Taxon tree manipulations lock database

We’ve been having episodes where any larger manipulation done to the taxon tree by anyone locks the database for minutes affecting other users and giving them timeouts, much to their confusion and frustration. We are already soon moving to more powerful servers, but I fear this will not be enough. We need a long term solution to this, because we’re only quickly adding more taxa soon.

I understood the foundational problem with the tree are the child node numbers and the time spent recalculating these upon every change to the tree. When moving entire branches, this process obviously has to traverse all the child branches recursively to ensure the integrity of these numbers.

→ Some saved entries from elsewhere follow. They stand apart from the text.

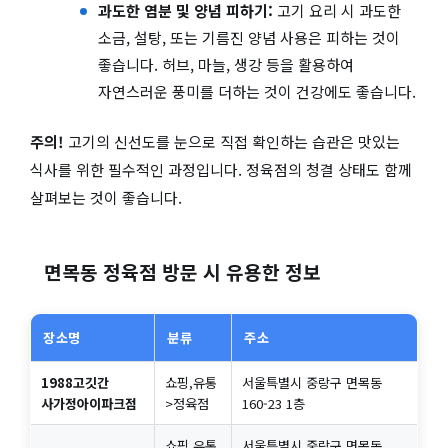
과도한 염분 및 양념 피하기:
고기 요리 시 과도한
소금, 설탕, 또는 기름진 양념 사용은 피하는 것이
좋습니다. 허브, 마늘, 생강 등을 활용하여
자연스러운 풍미를 더하는 것이 건강에도 좋습니다.
주의!
고기의 신선도를 눈으로 직접 확인하는 습관은 맛있는
식사를 위한 필수적인 과정입니다. 정육점의 청결 상태도 함께
살펴보는 것이 좋습니다.
면목동 정육점 방문 시 유용한 정보
장소명
분류
주소
1988고깃간
쇼핑,유통
서울특별시 중랑구 면목동
사가정아이파크점
>정육점
160-23 1층
쇼핑,유통
서울특별시 중랑구 면목동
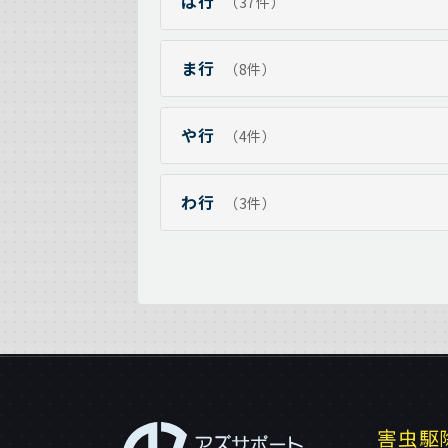
は行
（37件）
ま行
（8件）
や行
（4件）
わ行
（3件）
害虫駆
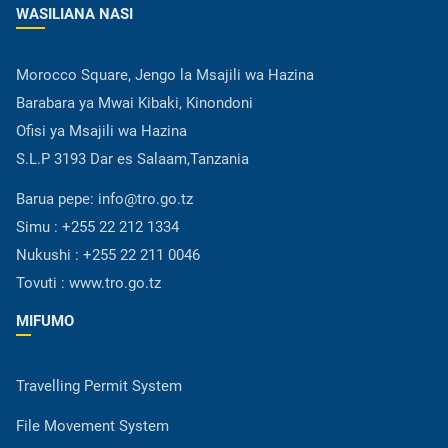
WASILIANA NASI
Morocco Square, Jengo la Msajili wa Hazina
Barabara ya Mwai Kibaki, Kinondoni
Ofisi ya Msajili wa Hazina
S.L.P 3193 Dar es Salaam,Tanzania
Barua pepe:
info@tro.go.tz
Simu :
+255 22 212 1334
Nukushi :
+255 22 211 0046
Tovuti :
www.tro.go.tz
MIFUMO
Travelling Permit System
File Movement System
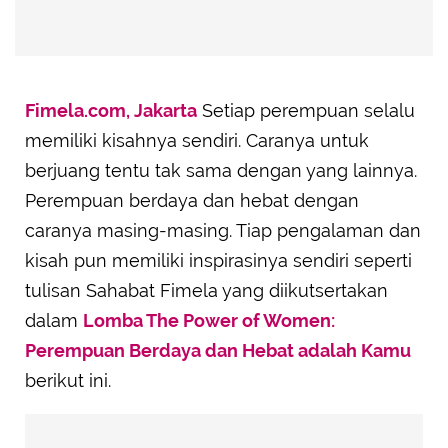
Fimela.com, Jakarta
Setiap perempuan selalu
memiliki kisahnya sendiri. Caranya untuk
berjuang tentu tak sama dengan yang lainnya.
Perempuan berdaya dan hebat dengan
caranya masing-masing. Tiap pengalaman dan
kisah pun memiliki inspirasinya sendiri seperti
tulisan Sahabat Fimela yang diikutsertakan
dalam
Lomba The Power of Women:
Perempuan Berdaya dan Hebat adalah Kamu
berikut ini.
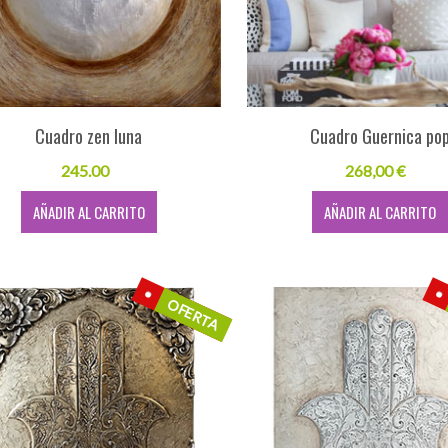
Cuadro zen luna
Cuadro Guernica po
245.00
268,00 €
AÑADIR AL CARRITO
AÑADIR AL CARRITO
OFERTA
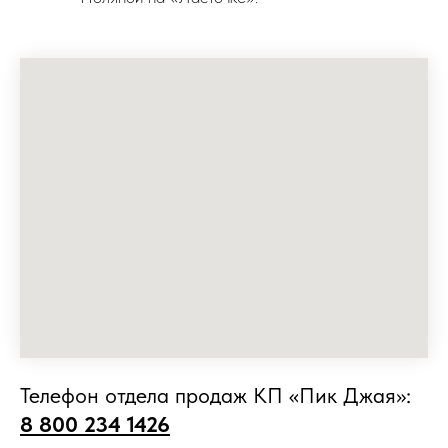
Телефон отдела продаж КП «Пик Джая»:
8 800 234 1426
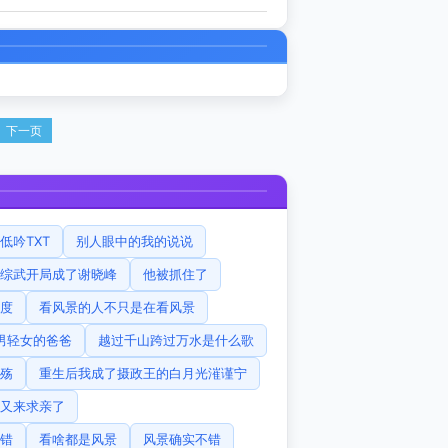
下一页
低吟TXT
别人眼中的我的说说
综武开局成了谢晓峰
他被抓住了
度
看风景的人不只是在看风景
男轻女的爸爸
越过千山跨过万水是什么歌
殇
重生后我成了摄政王的白月光漼谨宁
又来求亲了
错
看啥都是风景
风景确实不错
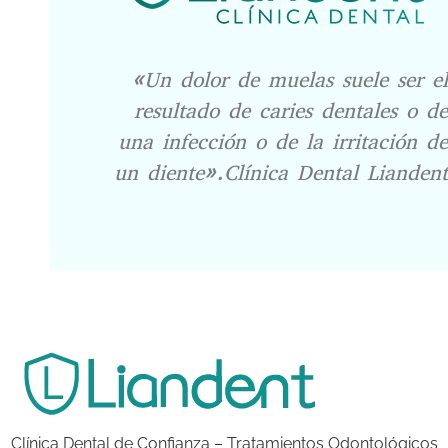
«Un dolor de muelas suele ser el
resultado de caries dentales o de
una infección o de la irritación de
un diente».Clínica Dental Liandent
Clínica Dental de Confianza – Tratamientos Odontológicos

I was told that a solution is being worked on, where this will be done in a different way, so no performance problems will be noticed. I would like to hear a timeline on when we can expect this to be implemented.

Hi @fedoras,

I spoke to one of our developers and he put together a list of upcoming changes related to your inquiry:

There are two bottlenecks when creating new taxon nodes and performing tree mutations.

  1. The first is rebuilding the full names when changes are made.

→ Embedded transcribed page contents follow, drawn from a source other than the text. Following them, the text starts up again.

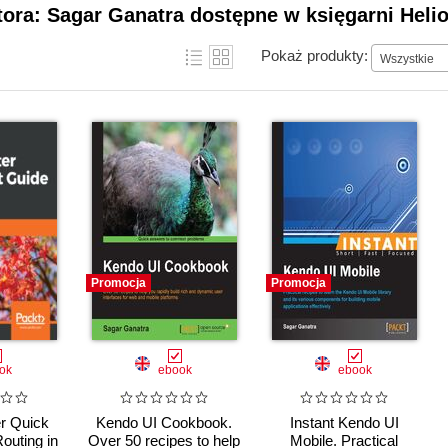
tora: Sagar Ganatra dostępne w księgarni Heli
Pokaż produkty:
Wszystkie
Promocja
Promocja
ok
ebook
ebook
r Quick
Kendo UI Cookbook.
Instant Kendo UI
outing in
Over 50 recipes to help
Mobile. Practical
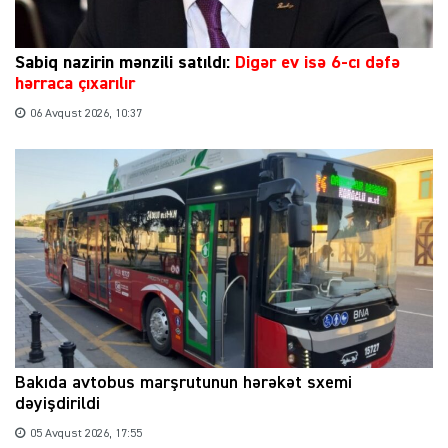
Sabiq nazirin mənzili satıldı:
Digər ev isə 6-cı dəfə
hərraca çıxarılır
06 Avqust 2026, 10:37
Bakıda avtobus marşrutunun hərəkət sxemi
dəyişdirildi
05 Avqust 2026, 17:55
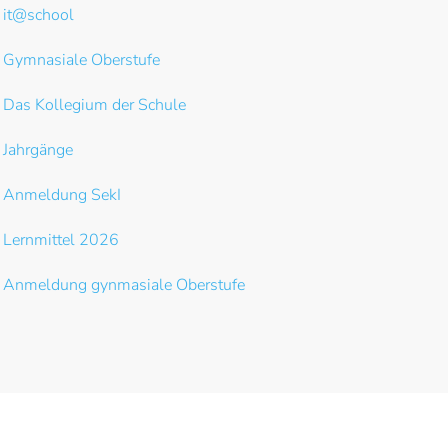
it@school
Gymnasiale Oberstufe
Das Kollegium der Schule
Jahrgänge
Anmeldung SekI
Lernmittel 2026
Anmeldung gynmasiale Oberstufe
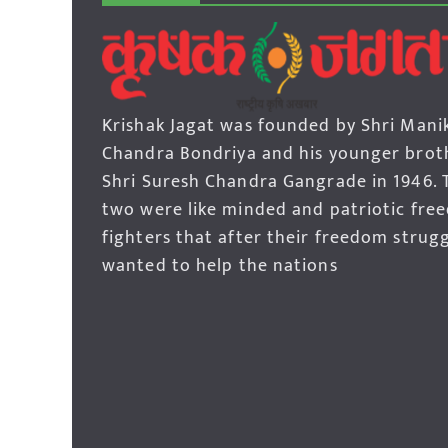
Krishak Jagat was founded by Shri Mani
Chandra Bondriya and his younger brot
Shri Suresh Chandra Gangrade in 1946. 
two were like minded and patriotic fre
fighters that after their freedom strug
wanted to help the nations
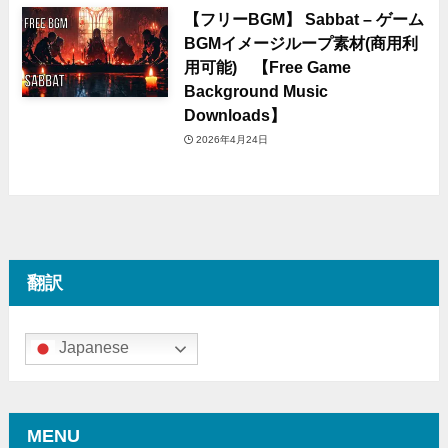
【フリーBGM】 Sabbat – ゲーム
BGMイメージループ素材(商用利
用可能) 【Free Game
Background Music
Downloads】
2026年4月24日
翻訳
Japanese
MENU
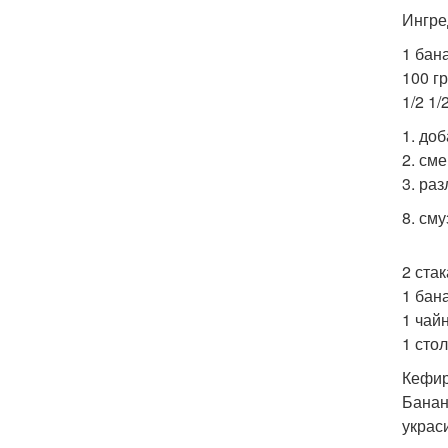
Ингре
1 бан
100 г
1/2 1/
1. до
2. см
3. ра
8. см
2 ста
1 бан
1 чай
1 сто
Кефир
Банан
украс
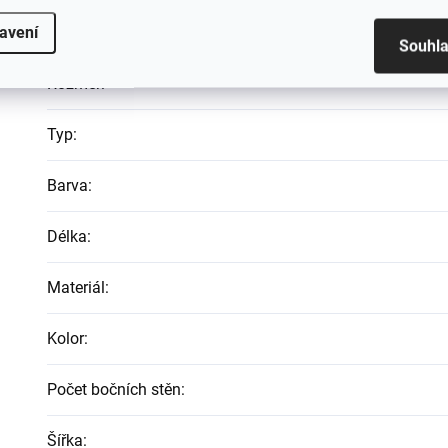
EAN
:
avení
Souhl
Rozměr
:
Typ
:
Barva
:
Délka
:
Materiál
:
Kolor
:
Počet bočních stěn
:
Šířka
:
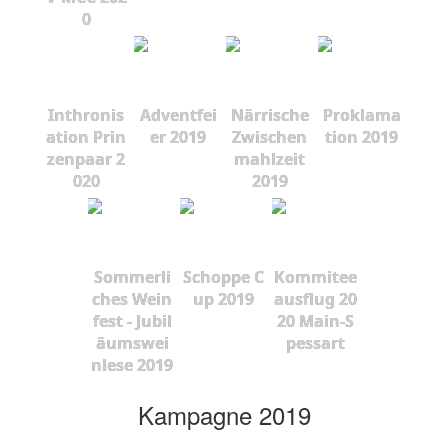
0
Inthronis
Adventfei
Närrische
Proklama
ation Prin
er 2019
Zwischen
tion 2019
zenpaar 2
mahlzeit
020
2019
Sommerli
Schoppe C
Kommitee
ches Wein
up 2019
ausflug 20
fest - Jubil
20 Main-S
äumswei
pessart
nlese 2019
Kampagne 2019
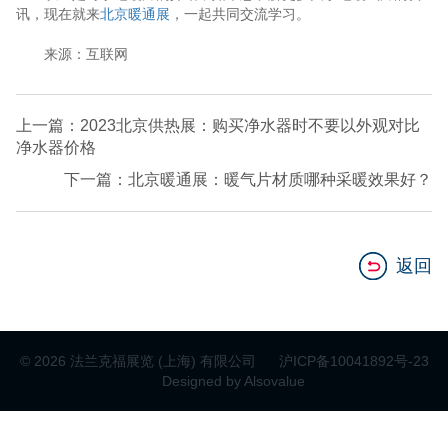
讯，现在就来
北京暖通展
，一起共同交流学习。
来源：互联网
上一篇：2023北京供热展：购买净水器时不要以外观对比
净水器价格
下一篇：北京暖通展：暖气片材质哪种采暖效果好？
返回
© 2026 法兰克福展览 (上海) 有限公司
沪ICP备10041892号-23
Designed by Alsovalue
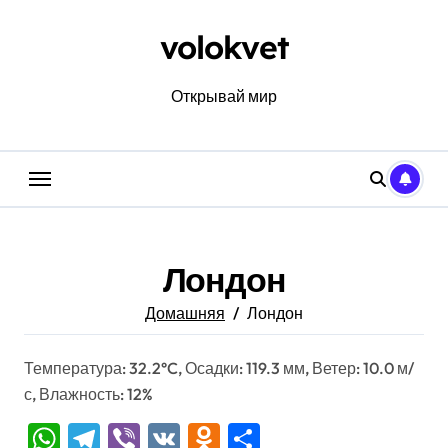
Перейти
к
volokvet
содержанию
Открывай мир
Лондон
Домашняя
Лондон
Температура: 32.2°C, Осадки: 119.3 мм, Ветер: 10.0 м/
с, Влажность: 12%
WhatsApp
Telegram
Viber
VK
Odnoklassniki
Отправить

    The first bottleneck has been addressed in #3175.

    We have observed that the full name fix currently provides sufficient speed-up. The fix will likely be released in the upcoming v7.9.1 release.

  2. The second bottleneck, which occurs because the entire tree is renumbered each time a change is made, has been partially resolved. You can find an early draft of this fix on the node_numbering_fix branch.

    We are not currently considering implementing this solution because we need to evaluate whether the performance enhancements from #3175 are sufficient for most scenarios.

  3. We have improved the speed of tree count queries by implementing recursive CTE queries in the code. This improvement is included in the pull request #3613. This fix will also be include in Specify 7.9.1.

    If Specify is still using MySQL 5.7 instead of MariaDB, the current query method will be used as CTE queries are unsupported in MySQL 5.7.

Thank you for reaching out to us and inquiring about our progress on these issues! We are optimistic that these upcoming updates will significantly improve tree performance in the next few months.

1 Like

Thanks for sharing the planned fixes - it’ll be great to get to try these out. We have experienced similar issues to Fedoras with users experiencing issues if the there is work being done in the tree. We have also found that workbench uploads including taxa cause users to experience crashes and problems working with taxa - we currently have a period of time once a week where workbench uploads take place to minimise disruption.

1 Like

Oh yes indeed I forgot to mention that this especially occurs when importing with Workbench to the point that we are now forced to do imports outside of office hours.